▸ **What to do**
Give back each line of the material that contains the word "will".

START Data shown

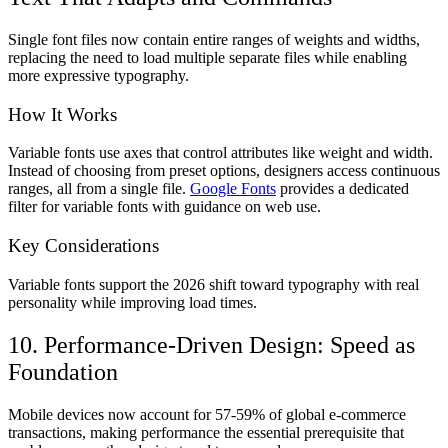
Single font files now contain entire ranges of weights and widths,
replacing the need to load multiple separate files while enabling
more expressive typography.
How It Works
Variable fonts use axes that control attributes like weight and width.
Instead of choosing from preset options, designers access continuous
ranges, all from a single file.
Google Fonts
provides a dedicated
filter for variable fonts with guidance on web use.
Key Considerations
Variable fonts support the 2026 shift toward typography with real
personality while improving load times.
10. Performance-Driven Design: Speed as
Foundation
Mobile devices now account for 57-59% of global e-commerce
transactions, making performance the essential prerequisite that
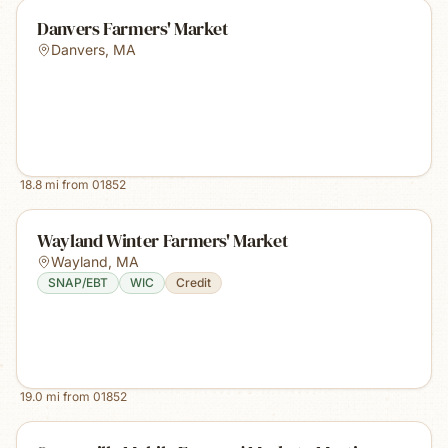
Danvers Farmers' Market
Danvers
,
MA
18.8
mi from
01852
Wayland Winter Farmers' Market
Wayland
,
MA
SNAP/EBT
WIC
Credit
19.0
mi from
01852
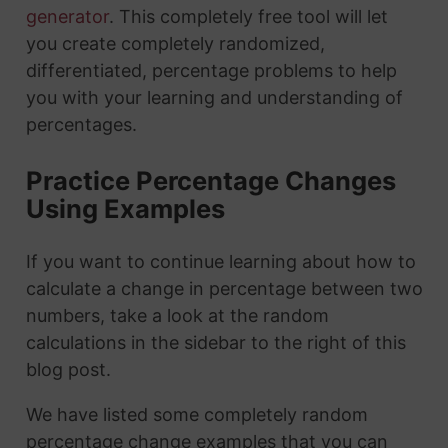
generator
. This completely free tool will let
you create completely randomized,
differentiated, percentage problems to help
you with your learning and understanding of
percentages.
Practice Percentage Changes
Using Examples
If you want to continue learning about how to
calculate a change in percentage between two
numbers, take a look at the random
calculations in the sidebar to the right of this
blog post.
We have listed some completely random
percentage change examples that you can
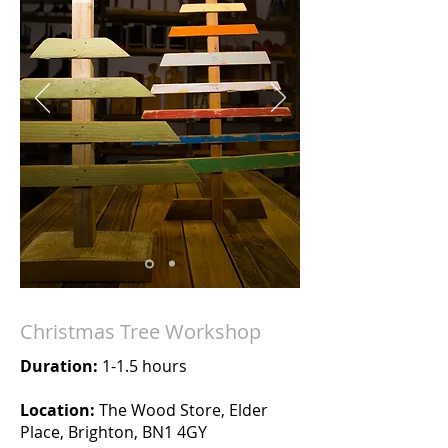
Christmas Tree Workshop
Duration:
1-1.5 hours
Location:
The Wood Store, Elder
Place, Brighton, BN1 4GY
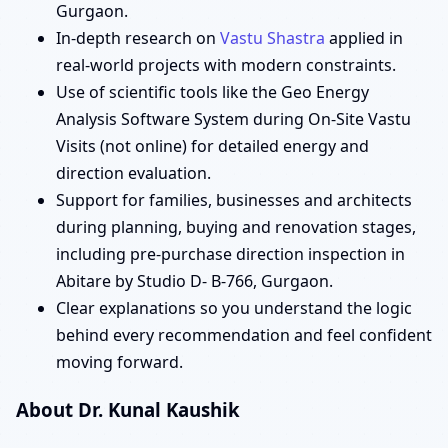
Gurgaon.
In-depth research on
Vastu Shastra
applied in
real-world projects with modern constraints.
Use of scientific tools like the Geo Energy
Analysis Software System during On-Site Vastu
Visits (not online) for detailed energy and
direction evaluation.
Support for families, businesses and architects
during planning, buying and renovation stages,
including pre-purchase direction inspection in
Abitare by Studio D- B-766, Gurgaon.
Clear explanations so you understand the logic
behind every recommendation and feel confident
moving forward.
About Dr. Kunal Kaushik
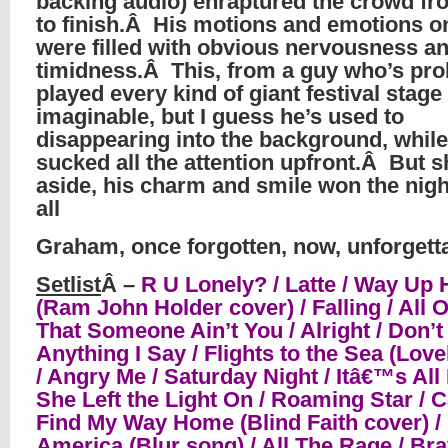
backing audio) enraptured the crowd fr
to finish.Â His motions and emotions o
were filled with obvious nervousness a
timidness.Â This, from a guy who’s pro
played every kind of giant festival stage
imaginable, but I guess he’s used to
disappearing into the background, whi
sucked all the attention upfront.Â But 
aside, his charm and smile won the nigh
all
Graham, once forgotten, now, unforgett
Setlist
Â –
R U Lonely? / Latte / Way Up 
(Ram John Holder cover) / Falling / All 
That Someone Ain’t You / Alright / Don’t
Anything I Say / Flights to the Sea (Love
/ Angry Me / Saturday Night / Itâ€™s All 
She Left the Light On / Roaming Star / C
Find My Way Home (Blind Faith cover) /
America (Blur song) / All The Rage / Br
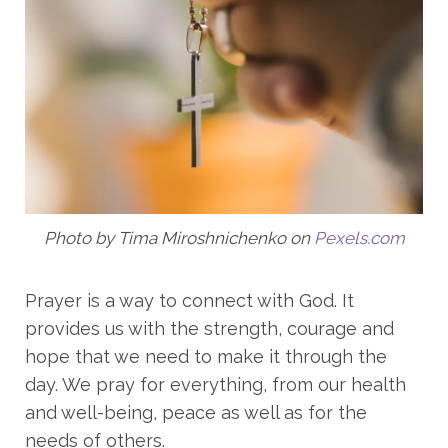
Photo by Tima Miroshnichenko on
Pexels.com
Prayer is a way to connect with God. It
provides us with the strength, courage and
hope that we need to make it through the
day. We pray for everything, from our health
and well-being, peace as well as for the
needs of others.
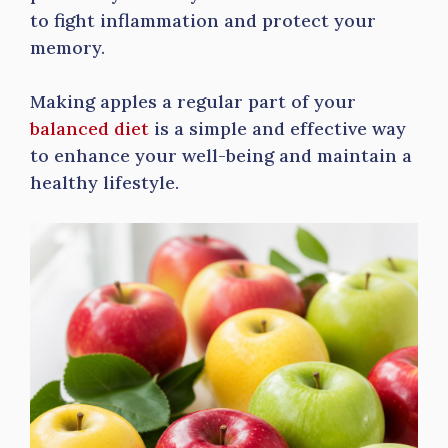
to fight inflammation and protect your
memory.
Making apples a regular part of your
balanced diet
is a simple and effective way
to enhance your well-being and maintain a
healthy lifestyle.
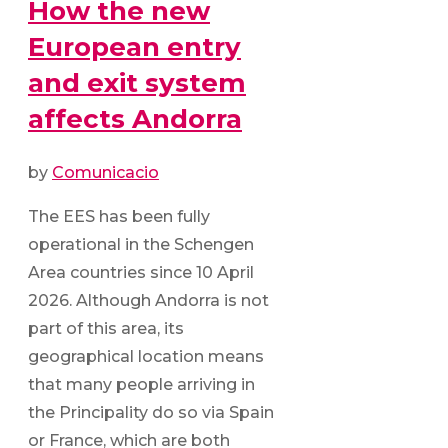
How the new
European entry
and exit system
affects Andorra
by
Comunicacio
The EES has been fully
operational in the Schengen
Area countries since 10 April
2026. Although Andorra is not
part of this area, its
geographical location means
that many people arriving in
the Principality do so via Spain
or France, which are both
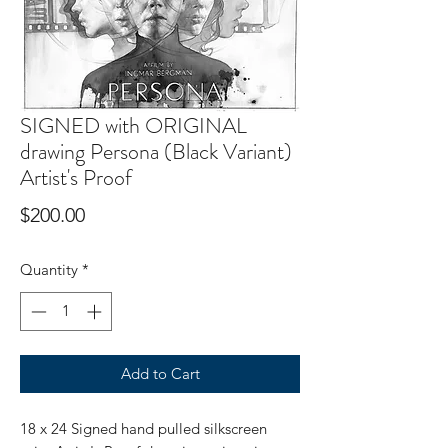
SIGNED with ORIGINAL
drawing Persona (Black Variant)
Artist's Proof
Price
$200.00
Quantity
*
Add to Cart
18 x 24 Signed hand pulled silkscreen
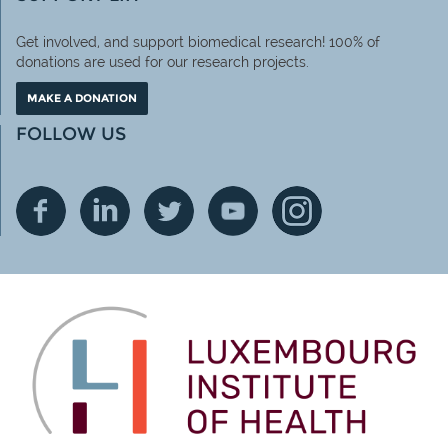
Get involved, and support biomedical research! 100% of
donations are used for our research projects.
MAKE A DONATION
FOLLOW US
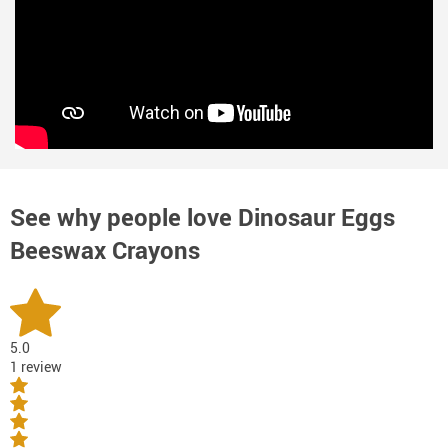
See why people love
Dinosaur Eggs
Beeswax Crayons
5.0
1 review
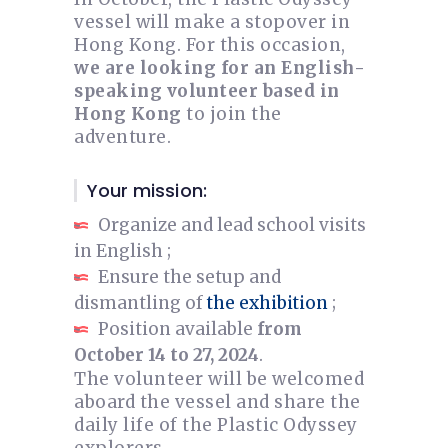
vessel will make a stopover in
Hong Kong. For this occasion,
we are looking for an English-
speaking volunteer based in
Hong Kong
to join the
adventure.
Your mission:
Organize and lead school visits
in English ;
Ensure the setup and
dismantling of
the exhibition
;
Position available
from
October 14 to 27, 2024
.
The volunteer will be welcomed
aboard the vessel and share the
daily life of the Plastic Odyssey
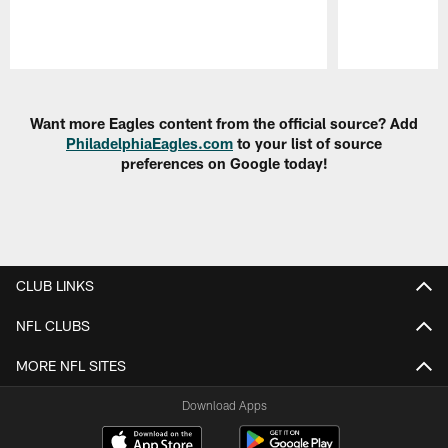
Pause
Play
Want more Eagles content from the official source? Add
PhiladelphiaEagles.com
to your list of source
preferences on Google today!
CLUB LINKS
NFL CLUBS
MORE NFL SITES
Download Apps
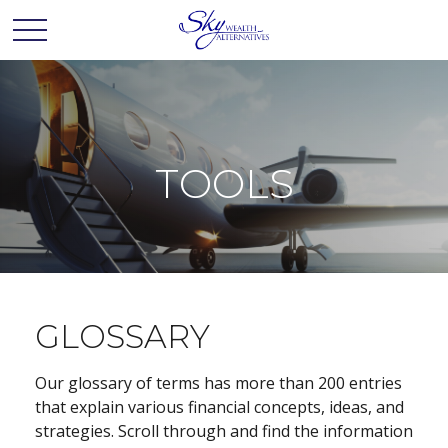
TOOLS
GLOSSARY
Our glossary of terms has more than 200 entries
that explain various financial concepts, ideas, and
strategies. Scroll through and find the information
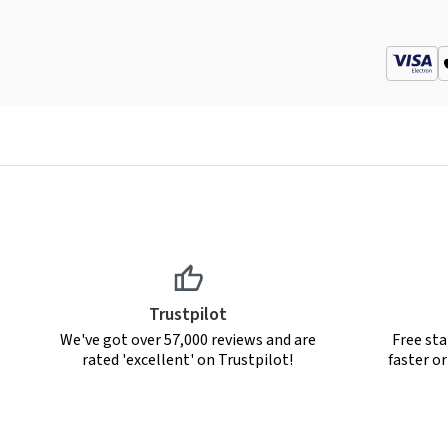
Trustpilot
We've got over 57,000 reviews and are
Free sta
rated 'excellent' on Trustpilot!
faster o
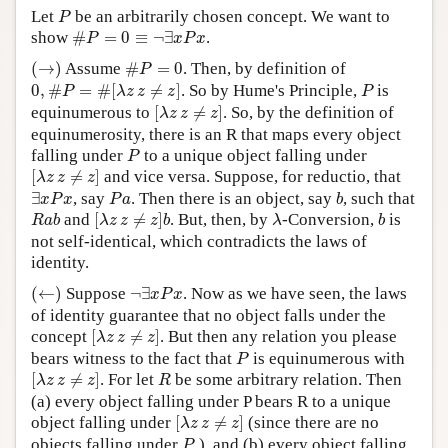
P
Let
be an arbitrarily chosen concept. We want to
P
Author and Citation Info
#
P
=
0
≡
¬
∃
x
P
x
show
#
=
0
≡
¬
∃
.
P
x
P
x
(
→
)
#
P
=
0
(
→
)
Assume
#
=
0
. Then, by definition of
P
0
,
#
P
=
#
[
λ
z
z
≠
z
]
P
0
,
#
=
#
[
≠
]
. So by Hume's Principle,
is
P
λ
z
z
z
P
[
λ
z
z
≠
z
]
equinumerous to
[
≠
]
. So, by the definition of
λ
z
z
z
equinumerosity, there is an R that maps every object
P
falling under
to a unique object falling under
P
[
λ
z
z
≠
z
]
[
≠
]
and vice versa. Suppose, for reductio, that
λ
z
z
z
∃
x
P
x
P
a
b
∃
, say
. Then there is an object, say
, such that
x
P
x
P
a
b
[
λ
z
z
≠
z
]
b
R
a
b
λ
b
and
[
≠
]
. But, then, by
-Conversion,
is
R
a
b
λ
z
z
z
b
λ
b
not self-identical, which contradicts the laws of
identity.
(
←
)
¬
∃
x
P
x
(
←
)
Suppose
¬
∃
. Now as we have seen, the laws
x
P
x
of identity guarantee that no object falls under the
[
λ
z
z
≠
z
]
concept
[
≠
]
. But then any relation you please
λ
z
z
z
P
bears witness to the fact that
is equinumerous with
P
[
λ
z
z
≠
z
]
R
[
≠
]
. For let
be some arbitrary relation. Then
λ
z
z
z
R
(a) every object falling under P bears R to a unique
[
λ
z
z
≠
z
]
object falling under
[
≠
]
(since there are no
λ
z
z
z
P
objects falling under
), and (b) every object falling
P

END Data shown

▸ **Response to the exercise**
. This completely free tool will let
vessel will make a stopover in
The volunteer will be welcomed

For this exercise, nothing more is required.